L’Italie et la France persistent, malgré des engagements contraires
Bien que représentant une part mineure des importations israéliennes (0,9%), l’Italie figure au troisième rang des exportateurs d’armes vers l’État hébreu. En janvier, Rome a affirmé avoir cessé ses envois après le 7 octobre, mais des données statistiques ont révélé la poursuite des livraisons, d’une valeur de plus de 2 millions d’euros sur les deux derniers mois de 2023.
La France assure de son côté ne fournir à Israël que des équipements « défensifs ». Mais une enquête de médias a mis au jour une livraison autorisée fin octobre de 100 000 cartouches pour fusils-mitrailleurs, pouvant être utilisées offensivement à Gaza selon les journalistes. Une accusation balayée par le ministre français des Armées, réaffirmant que ce matériel est destiné à la réexportation ou à des systèmes purement défensifs comme le « Dôme de fer ».
Au Royaume-Uni, les pressions pour cesser les transferts d’armes se heurtent à la réticence du gouvernement, qui assure suivre un « processus rigoureux » pour éviter toute violation du droit international. Toutefois, la mort de travailleurs humanitaires britanniques à Gaza a renforcé les appels transpartisans en ce sens.
Enfin, le Canada, l’Espagne et les Pays-Bas ont officiellement suspendu de nouvelles licences d’exportation depuis janvier, bien que d’anciens contrats soient encore honorés pour les deux premiers. La Haye a même ordonné le blocage de toute livraison de composants d’avions de combat F-35 depuis les Pays-Bas.
Si les critiques et les pressions pour arrêter les transferts d’armements vers Israël se multiplient, il est primordial de replacer ce dossier dans son contexte sécuritaire. Confronté à la menace terroriste permanente du Hamas et d’autres groupes armés palestiniens, l’État hébreu n’a d’autre choix que de se défendre et de protéger sa population civile. Les frappes menées dans la bande de Gaza, aussi dommageables soient-elles, demeurent une riposte légitime face aux attaques incessantes de roquettes et la stratégie d’ensevelissement sous le feu adoptée par le Hamas.
Dans cette guerre imposée, Israël fait fi des appels vertueux à cesser les hostilités qui ne feraient que le laisser désarmé face au terrorisme. Il est du devoir de ses alliés occidentaux, au nom des values démocratiques qu’ils partagent, de lui fournir les armements indispensables à sa légitime défense. Céder aux pressions reviendrait à abandonner Israël et fragiliser un rempart contre l’extrémisme dans une région instable.
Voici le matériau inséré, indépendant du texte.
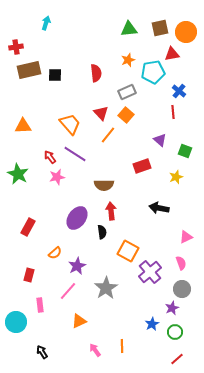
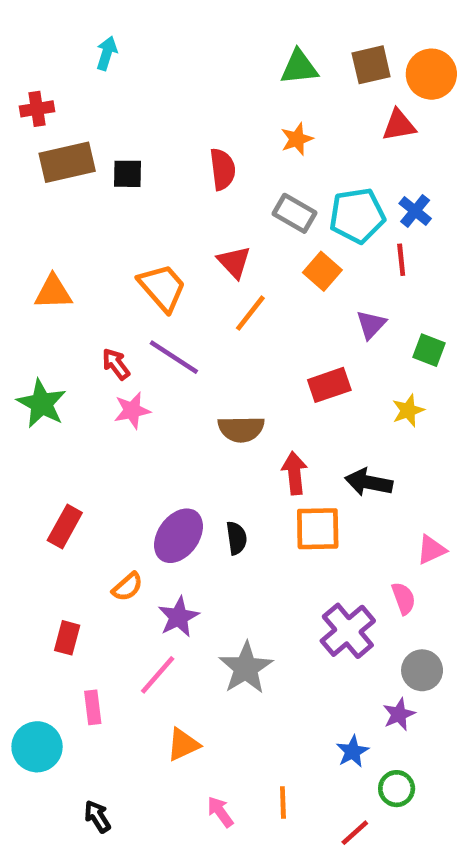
cyan pentagon: (153, 72) -> (357, 216), moved
gray rectangle: (127, 92) -> (294, 213), turned 54
orange square: (126, 115) -> (322, 271), moved
purple triangle: (160, 140) -> (371, 325), turned 32
red arrow: (111, 211) -> (294, 473), moved
purple ellipse: (77, 218) -> (179, 536), moved
orange square: (128, 251) -> (318, 529), moved, turned -30
pink semicircle: (181, 263) -> (404, 598), moved
green circle: (175, 332) -> (397, 789), moved
red line: (177, 359) -> (355, 833), moved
Si des dommages collatéraux sont malheureusement inévitables dans un conflit aussi asymétrique, les pays fournisseurs disposent de procédures drastiques d’exportation pour éviter toute violation du droit international. Leurs intérêts stratégiques et de sécurité collective les lient à Israël, unique démocratie et bastion des droits humains au Moyen-Orient. Un lâchage serait par ailleurs un signal désastreux pour tous les États confrontés au fléau du terrorisme.